Sudanese register for first vote in 24 years

KHARTOUM (AFP) – Due to be held in April, the ballot comes at a crucial time for Sudan.
The president faces an international arrest warrant for alleged crimes in the troubled western region of Darfur and tensions remain between the Khartoum government and the semi-autonomous, mostly Christian south, despite a peace deal struck in 2005 to end a 22-year civil war.
“Voter registration has started across Sudan,” the head of the elections commission, Al-Hadi Mohammed Ahmed, told AFP.
Sudanese voters have a month to register for the polls and the authorities have set up both fixed and mobile registration centres across Africa’s largest country.
“We have set up a calendar (to reach remote areas) and village (tribal) chiefs are aware” of the registration, said Ahmed.
But Western experts have voiced concern that authorities will be unable to reach remote areas of Sudan, where some 19 to 20 million people from a 39-million-strong population are eligible to vote.
“The election commission may have some difficulties to move materials to very remote locations,” a UN source said on condition of anonymity.
“One of the differences between previous elections and these is that each individual will have to show up in person in order to be included in the voter register.”
Aly Verjee, of the US non-governmental Carter Centre which monitors elections, agreed: “It is a challenge to register 20 million people in one month … In Darfur there is a combination of security and logistical issues.”
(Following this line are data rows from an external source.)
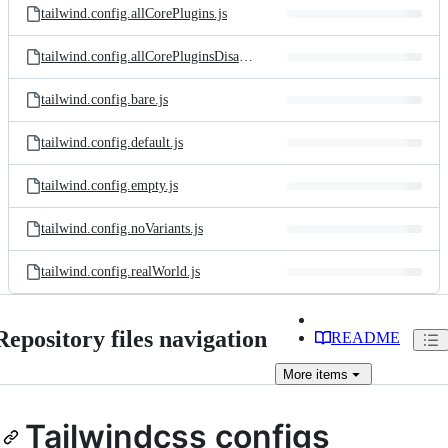
tailwind.config.allCorePlugins.js
tailwind.config.allCorePluginsDisabled.js
tailwind.config.bare.js
tailwind.config.default.js
tailwind.config.empty.js
tailwind.config.noVariants.js
tailwind.config.realWorld.js
Repository files navigation
README
More
items
Tailwindcss configs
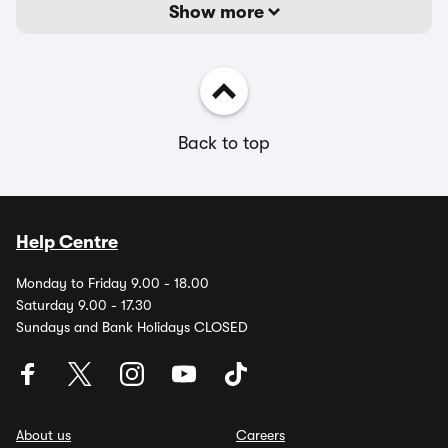
Show more
Back to top
Help Centre
Monday to Friday 9.00 - 18.00
Saturday 9.00 - 17.30
Sundays and Bank Holidays CLOSED
About us
Careers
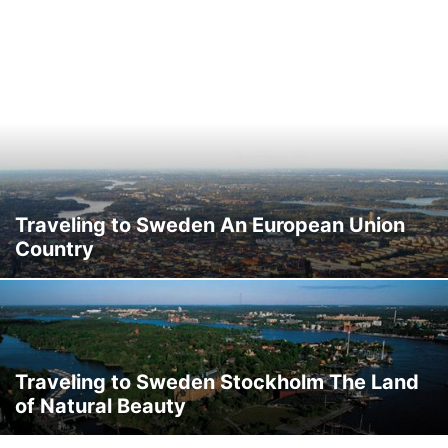
Traveling to Sweden An European Union
Country
Traveling to Sweden Stockholm The Land
of Natural Beauty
Few people were out Sunday on the streets of Khartoum and in Juba, the capital of the semi-autonomous south, but in both cities residents said they planned to register for the April 2010 election.
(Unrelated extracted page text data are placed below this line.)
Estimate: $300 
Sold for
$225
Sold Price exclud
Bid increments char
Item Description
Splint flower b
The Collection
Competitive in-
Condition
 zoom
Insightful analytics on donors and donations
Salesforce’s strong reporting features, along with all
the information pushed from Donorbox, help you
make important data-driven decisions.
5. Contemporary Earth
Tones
Juba also celebrated the launch of registration on Saturday with a concert and marches through the town, with people lining streets, clapping, cheering and waving election leaflets.
“We are happy because this is the start of the elections,” said 25-year-old William Deng, who drives a motorbike taxi.
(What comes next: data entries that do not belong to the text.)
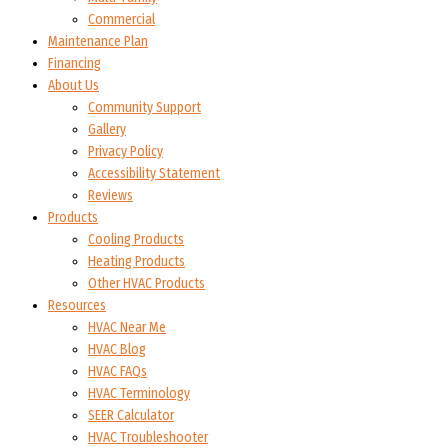
Commercial
Maintenance Plan
Financing
About Us
Community Support
Gallery
Privacy Policy
Accessibility Statement
Reviews
Products
Cooling Products
Heating Products
Other HVAC Products
Resources
HVAC Near Me
HVAC Blog
HVAC FAQs
HVAC Terminology
SEER Calculator
HVAC Troubleshooter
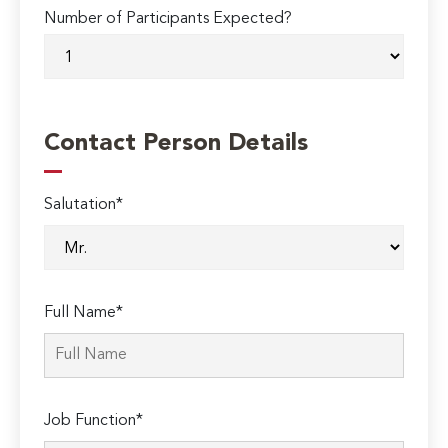
Number of Participants Expected?
Contact Person Details
Salutation*
Full Name*
Job Function*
“I will go register in the week because today is the day of rest,” said Mary Lago, a secretary on her way to Sunday mass.
Khartoum housewife Musaid Yussef carried her baby to a registration office in a working-class district. “I am Sudanese and I want to exercise my right to vote,” she said.
Ali Abdel Galil Omar said he was given a “plastic, numbered voter registration card,” which he was told to submit in April when he casts his ballot.
US special Sudan envoy Scott Gration, who is visiting the country for talks with officials on key issues ahead of the vote, on Sunday urged people to register for the elections.
“As the president (of the semi-autonomous south Salva Kiir) said, we urge you to register to vote, to express your will, to do this in peace and for peace,” Gration said in Juba.
The general elections will be the first in Sudan since 1986, three years before President Omar al-Beshir toppled a democratically elected government in a bloodless military coup, and the fifth since independence in 1956.
The research institute Rift Valley said the aim of the registration drive was to reach 70 percent of the eligible electorate, raising the tally from the 50-percent registration rate of 1986.
Beshir, who has been facing since March an arrest warrant from the International Criminal Court for alleged war crimes in Darfur, has pledged free and fair elections.
But former rebels of the Sudan People’s Liberation Movement (SPLM), who now share a unity government with Beshir’s National Congress Party (NCP), and other opposition parties have threatened a boycott.
The factions are demanding an “amendment of all laws related to freedoms and democratic transformation” by November 30 to bring them into line with Sudan’s interim constitution.
In 2005, after 22 years of north-south civil war that saw largely Christian and animist rebels pitted against the Khartoum government, the SPLM and the NCP signed a Comprehensive Peace Agreement.
The deal stipulated that Sudan will organise general elections in July this year but they were pushed back to April 2010, and also called for a referendum in January 2011 on self-determination for the south.